START DATASET RECORDS
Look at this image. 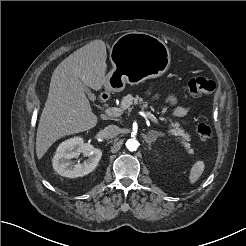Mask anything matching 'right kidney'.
Wrapping results in <instances>:
<instances>
[{"mask_svg": "<svg viewBox=\"0 0 246 246\" xmlns=\"http://www.w3.org/2000/svg\"><path fill=\"white\" fill-rule=\"evenodd\" d=\"M81 153L88 157L82 163L74 164L70 161L72 158H78ZM101 156L102 151L89 143H84L83 138H69L58 146L52 159L53 169L64 177H83L96 168Z\"/></svg>", "mask_w": 246, "mask_h": 246, "instance_id": "obj_1", "label": "right kidney"}]
</instances>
END DATASET RECORDS
EXERCISE
Pull from the data each line where the string "instances" turns up.

RESPONSE TO THIS EXERCISE
Wrapping results in <instances>:
<instances>
</instances>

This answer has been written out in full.